» Supplied data:

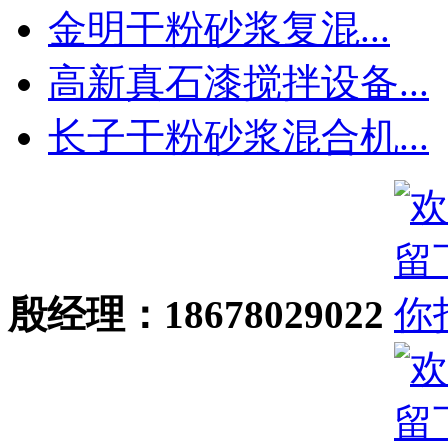
金明干粉砂浆复混...
高新真石漆搅拌设备...
长子干粉砂浆混合机...
殷经理：18678029022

» Assigned task: Repeat the material exactly, without images.

» Finished task:
金明干粉砂浆复混...
高新真石漆搅拌设备...
长子干粉砂浆混合机...
殷经理：18678029022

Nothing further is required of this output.